You have a sequence of $ n $ colored blocks. The color of the $ i $ -th block is $ c_i $ , an integer between $ 1 $ and $ n $ . You will place the blocks down in sequence on an infinite coordinate grid in the following way. 1. Initially, you place block $ 1 $ at $ (0, 0) $ . 2. For $ 2 \le i \le n $ , if the $ (i - 1) $ -th block is placed at position $ (x, y) $ , then the $ i $ -th block can be placed at one of positions $ (x + 1, y) $ , $ (x - 1, y) $ , $ (x, y + 1) $ (but not at position $ (x, y - 1) $ ), as long no previous block was placed at that position. A tower is formed by $ s $ blocks such that they are placed at positions $ (x, y), (x, y + 1), \ldots, (x, y + s - 1) $ for some position $ (x, y) $ and integer $ s $ . The size of the tower is $ s $ , the number of blocks in it. A tower of color $ r $ is a tower such that all blocks in it have the color $ r $ . For each color $ r $ from $ 1 $ to $ n $ , solve the following problem independently: - Find the maximum size of a tower of color $ r $ that you can form by placing down the blocks according to the rules.
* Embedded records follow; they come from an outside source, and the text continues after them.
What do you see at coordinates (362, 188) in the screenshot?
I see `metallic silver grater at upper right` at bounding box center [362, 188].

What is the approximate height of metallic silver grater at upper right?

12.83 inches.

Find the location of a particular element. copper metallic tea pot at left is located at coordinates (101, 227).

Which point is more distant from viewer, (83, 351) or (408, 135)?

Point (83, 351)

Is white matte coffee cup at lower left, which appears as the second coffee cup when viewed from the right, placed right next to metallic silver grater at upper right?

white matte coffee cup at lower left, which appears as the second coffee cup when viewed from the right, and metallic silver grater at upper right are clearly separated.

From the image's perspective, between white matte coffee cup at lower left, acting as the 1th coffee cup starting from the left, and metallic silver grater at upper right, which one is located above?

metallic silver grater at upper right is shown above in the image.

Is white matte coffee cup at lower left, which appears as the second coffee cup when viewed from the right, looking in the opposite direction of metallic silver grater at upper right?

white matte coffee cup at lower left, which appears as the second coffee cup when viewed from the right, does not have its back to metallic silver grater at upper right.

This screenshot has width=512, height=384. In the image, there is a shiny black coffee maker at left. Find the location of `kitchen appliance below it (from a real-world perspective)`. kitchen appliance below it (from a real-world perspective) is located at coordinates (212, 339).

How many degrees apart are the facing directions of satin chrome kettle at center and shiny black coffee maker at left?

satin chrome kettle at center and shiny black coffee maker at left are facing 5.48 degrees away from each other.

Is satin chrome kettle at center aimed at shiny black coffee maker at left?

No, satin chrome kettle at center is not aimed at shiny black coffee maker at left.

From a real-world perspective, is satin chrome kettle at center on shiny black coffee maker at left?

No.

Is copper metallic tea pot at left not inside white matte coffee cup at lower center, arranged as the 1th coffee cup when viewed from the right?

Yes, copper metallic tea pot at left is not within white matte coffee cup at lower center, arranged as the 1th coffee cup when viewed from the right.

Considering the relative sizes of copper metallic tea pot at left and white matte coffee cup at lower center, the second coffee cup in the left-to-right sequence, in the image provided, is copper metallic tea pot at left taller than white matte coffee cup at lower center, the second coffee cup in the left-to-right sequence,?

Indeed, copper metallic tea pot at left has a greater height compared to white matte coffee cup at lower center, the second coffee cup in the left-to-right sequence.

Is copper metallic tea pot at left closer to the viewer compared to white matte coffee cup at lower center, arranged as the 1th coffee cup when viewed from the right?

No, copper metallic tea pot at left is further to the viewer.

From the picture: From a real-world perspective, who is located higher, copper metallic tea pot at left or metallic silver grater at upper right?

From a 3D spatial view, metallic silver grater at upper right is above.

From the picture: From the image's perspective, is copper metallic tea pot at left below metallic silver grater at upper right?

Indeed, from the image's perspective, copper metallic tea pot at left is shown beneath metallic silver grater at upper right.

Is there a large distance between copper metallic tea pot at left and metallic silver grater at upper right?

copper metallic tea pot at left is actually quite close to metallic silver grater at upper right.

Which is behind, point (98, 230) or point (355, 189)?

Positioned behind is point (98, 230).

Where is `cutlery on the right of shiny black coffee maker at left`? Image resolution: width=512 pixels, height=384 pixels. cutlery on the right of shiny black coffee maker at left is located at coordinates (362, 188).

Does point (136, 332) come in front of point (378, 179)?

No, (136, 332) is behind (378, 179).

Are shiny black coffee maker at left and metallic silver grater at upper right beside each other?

The first line contains a single integer $ t $ ( $ 1 \le t \le 10^4 $ ) — the number of test cases. The first line of each test case contains a single integer $ n $ ( $ 1 \le n \le 10^5 $ ). The second line of each test case contains $ n $ integers $ c_1, c_2, \ldots, c_n $ ( $ 1 \le c_i \le n $ ). It is guaranteed that the sum of $ n $ over all test cases does not exceed $ 2 \cdot 10^5 $ .

For each test case, output $ n $ integers. The $ r $ -th of them should be the maximum size of an tower of color $ r $ you can form by following the given rules. If you cannot form any tower of color $ r $ , the $ r $ -th integer should be $ 0 $ .

In the first test case, one of the possible ways to form a tower of color $ 1 $ and size $ 3 $ is: - place block $ 1 $ at position $ (0, 0) $ ; - place block $ 2 $ to the right of block $ 1 $ , at position $ (1, 0) $ ; - place block $ 3 $ above block $ 2 $ , at position $ (1, 1) $ ; - place block $ 4 $ to the left of block $ 3 $ , at position $ (0, 1) $ ; - place block $ 5 $ to the left of block $ 4 $ , at position $ (-1, 1) $ ; - place block $ 6 $ above block $ 5 $ , at position $ (-1, 2) $ ; - place block $ 7 $ to the right of block $ 6 $ , at position $ (0, 2) $ . The blocks at positions $ (0, 0) $ , $ (0, 1) $ , and $ (0, 2) $ all have color $ 1 $ , forming an tower of size $ 3 $ . In the second test case, note that the following placement is not valid, since you are not allowed to place block $ 6 $ under block $ 5 $ : It can be shown that it is impossible to form a tower of color $ 4 $ and size $ 3 $ .